There are 3 comments on this entry. (Reply.)
dewline: Text - "On the DEWLine" (Default)
posted by [personal profile] dewline at 02:15pm on 2020-03-04
I suspect that, in this regard, Canadians ought to be able to count on Trudeau for the truth re: COVID-19 measures. There are astroturf campaigns to make him look a liar already underway, of course.
khatru: KItty goes yay (Default)
posted by [personal profile] khatru at 10:44pm on 2020-03-04
Given how many people in the service sector are one paycheck away from the streets, with no paid sick leave, I'm absofuckinglutely paranoid about food service transmission.

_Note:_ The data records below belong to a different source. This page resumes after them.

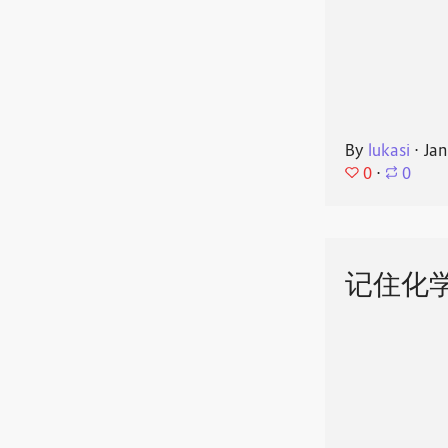
By
lukasi
⋅
Jan
0
⋅
0
记住化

It doesn't help that I'm on an immune suppressant for the (***^()__*&_(+)(^ psoriasis.
siderea: (Default)
posted by [personal profile] siderea at 11:48pm on 2020-03-04
I have Thoughts about that article. I don't have any disagreement about his ultimate conclusion about the critical importance of governmental truth-telling. He's just kind of touchingly bewildered at the consistent pattern of government representatives not truth-telling, and doesn't ask – and in fairness is probably really unequipped to ask – why it is that it's such a consistent phenomenon that government representatives don't tell the truth about epidemics/pandemics. If you ask that question, and then keep asking, 5 Whys style, it goes to some mighty dark places very quickly.

P.S. I wrote about this the last time around: The Panic Panic. And one of the big criticisms I have of Barry's article is that he, himself, deceptively minimizes in a crucial way that's more obvious after reading what I wrote there.